Firstly, 16-bit INC (and DEC) instructions don’t affect any of the CPU flags2 so the JR Z is operating on a flag set by the 8-bit INC (HL).

Secondly, operating on multi-byte integers would normally entail using the carry flag to determine whether the next most significant byte should be operated on. Ie. the carry flag indicates whether the addition ‘carries over’ into the next byte. But the 8-byte INC (and DEC) instructions don’t affect the carry flag! Instead the programmers have used the (Z)ero flag. When the least significant byte ‘wraps around’ from $ff to $00 the Z flag will be set, the JR will loop and the next byte will be incremented.

Overflow!

And this is what causes the 2104 bug: there is nothing in the code to stop the counter from continuing through the following bytes in the system variables area and wreaking destruction!
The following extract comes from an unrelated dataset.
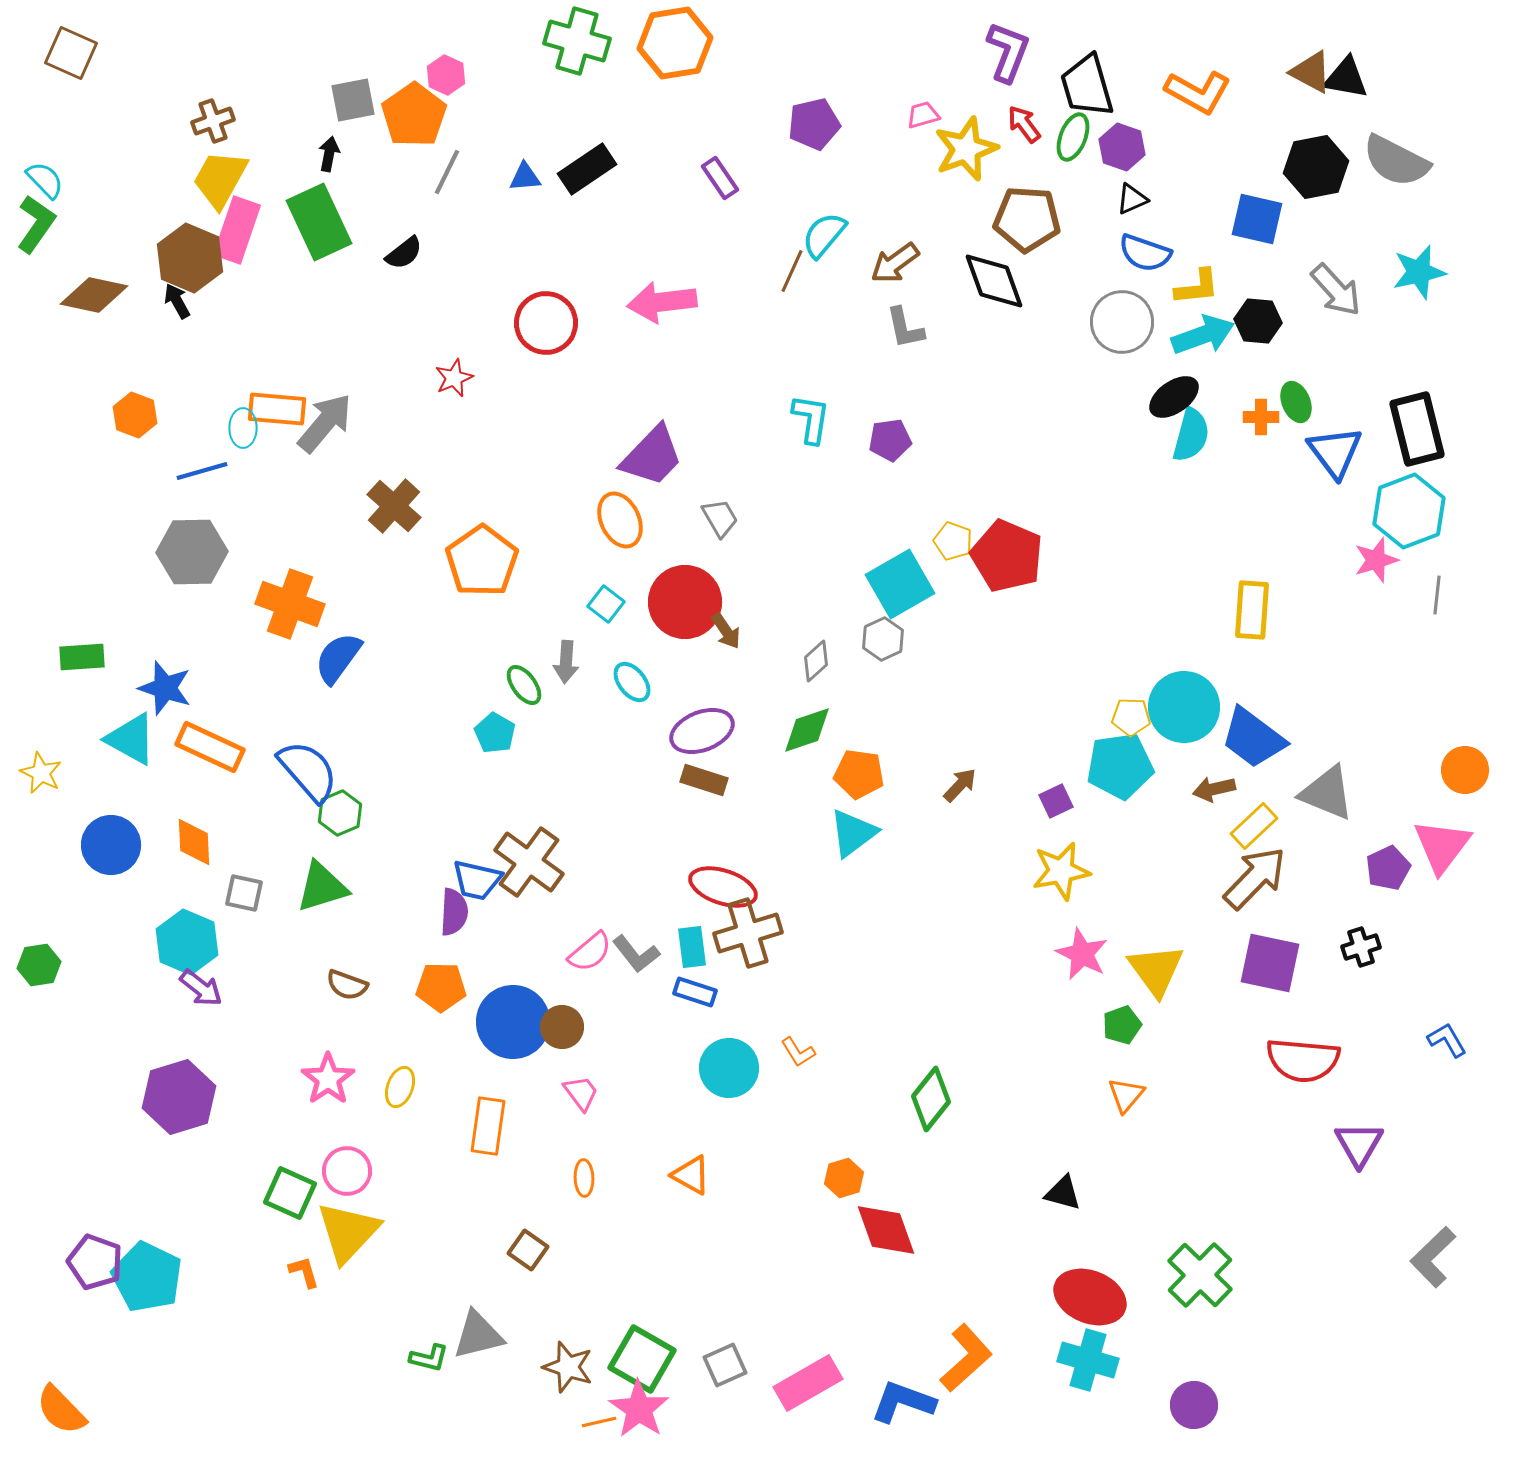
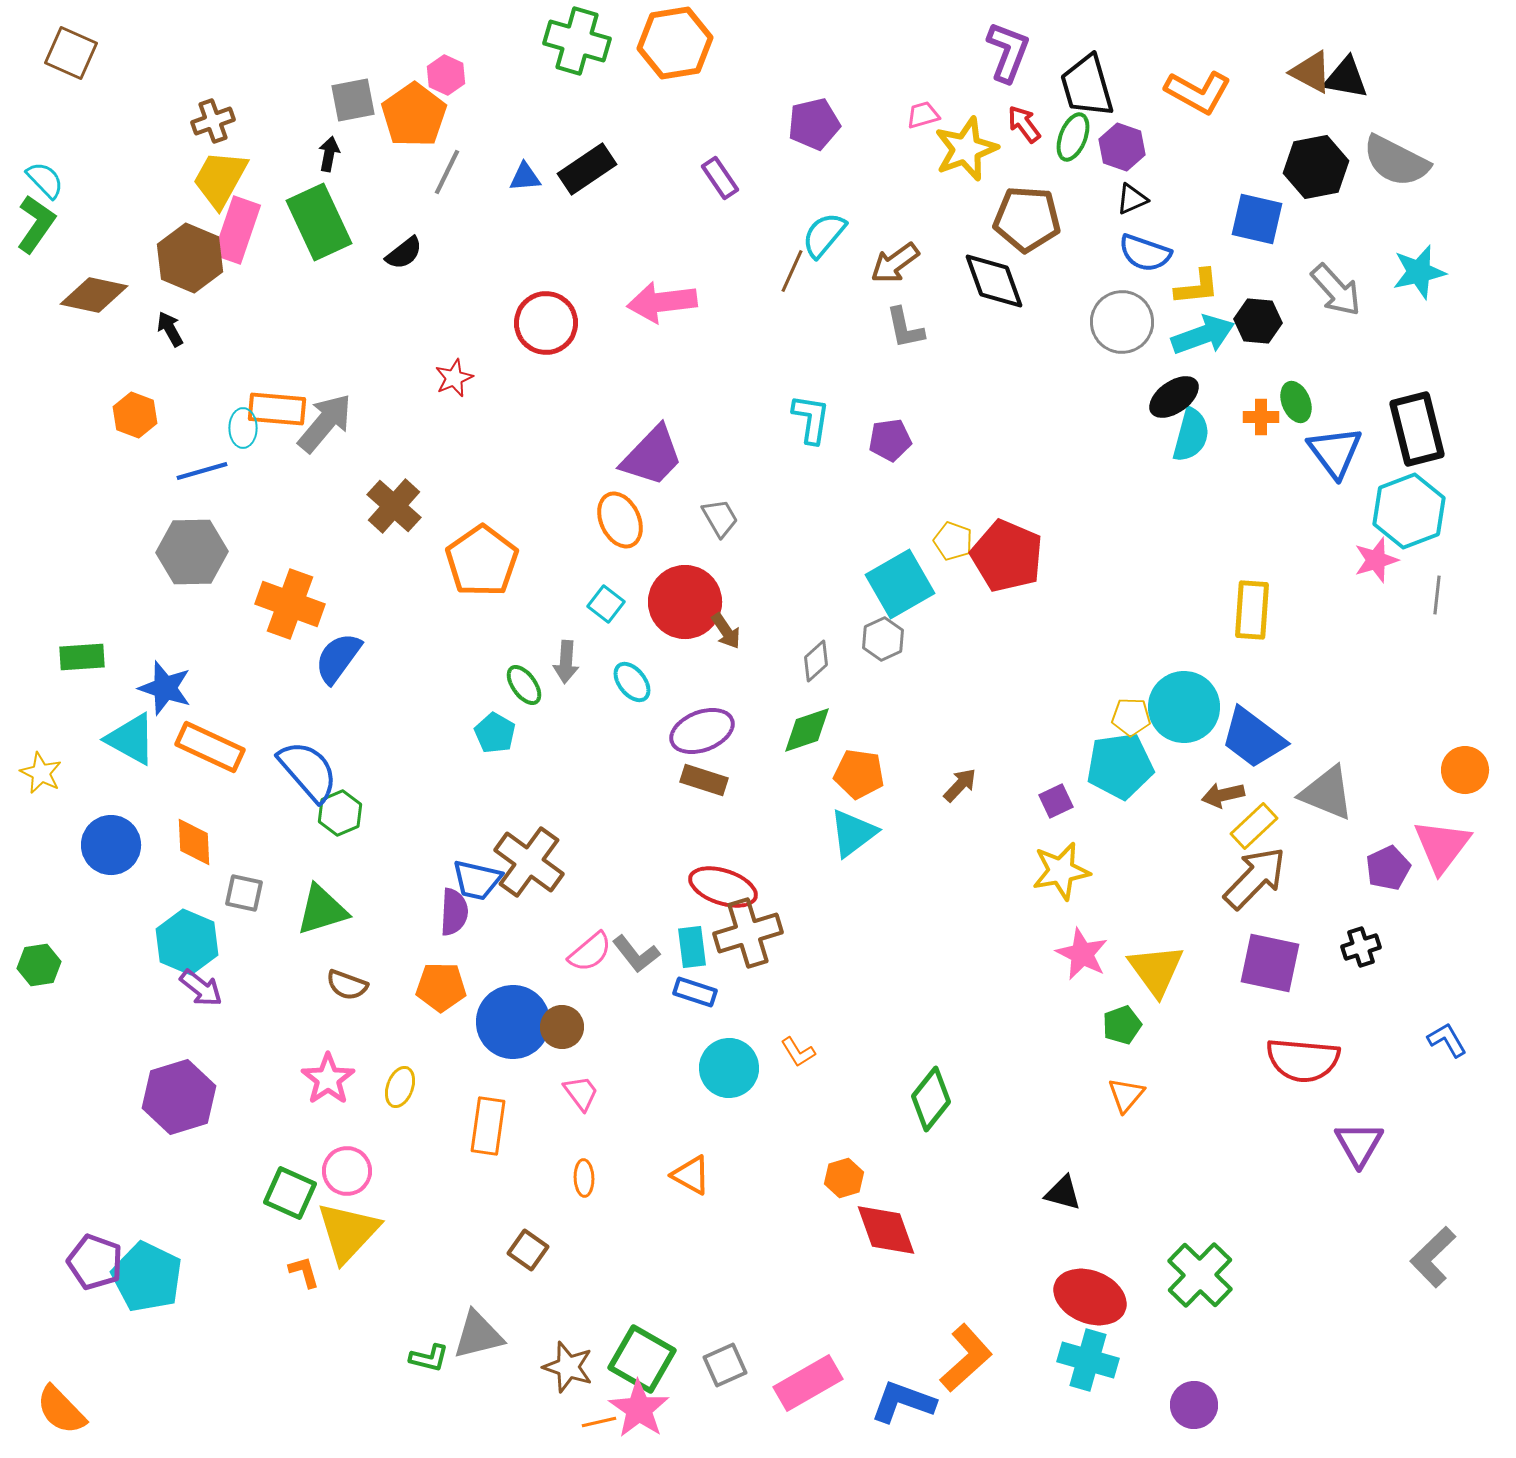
black arrow at (177, 301): moved 7 px left, 28 px down
brown arrow at (1214, 789): moved 9 px right, 6 px down
green triangle at (322, 887): moved 23 px down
How long will this take? The counter is four bytes and updates 300 times per second:

  • Four bytes = 2^32 ticks
  • = 4 billion ticks
  • = 14,316,557 seconds
  • = 238,609 minutes
  • = 3976 hours
  • = 165.7 days

What Gets Trashed?

So I looked to see what system data was going to be trashed in six months. Thankfully those clever Amstrad engineers already thought about this. The TIME data starts at address &B8B4 (on a ‘6128) so the data to be ‘trashed’ is at &B8B8. The Amstrad firmware zeroes that data whenever the TIME value value is set (as it is at system startup):

KL_TIME_SET:
        di                   ;Disable interrupts
        xor     a            ;A=0
        ld      (RAM_b8b8),a ;'Guard byte' address
        ld      ($b8b6),de   ;Write high word of new value
        ld      (TIME_),hl   ;Write low word of new value
        ei                   ;Enable interrupts
        ret

So memory address &B8B8 is a ‘guard byte’ which doesn’t contain anything of value3.

The Next Byte…

Except, of course, that even this byte will overflow at some point and the data at &B8B9 will be the one to get trashed. And what is at &B8B9? This appears to be the data block for the system’s frame flyback event handler:

;API routine to add a frame flyback event handler
KL_ADD_FRAME_FLY:
        ld      de,RAM_b8b9
        jp      add_event_to_an_event_list

Without digging deeply into the firmware event routines I’m not entirely sure what will happen when this gets corrupted. I’m expecting that the chain of event handler data blocks will be corrupted, the system will read what it expects to be event handler addresses from ‘random’ memory addresses and the machine will crash when those event handlers are called.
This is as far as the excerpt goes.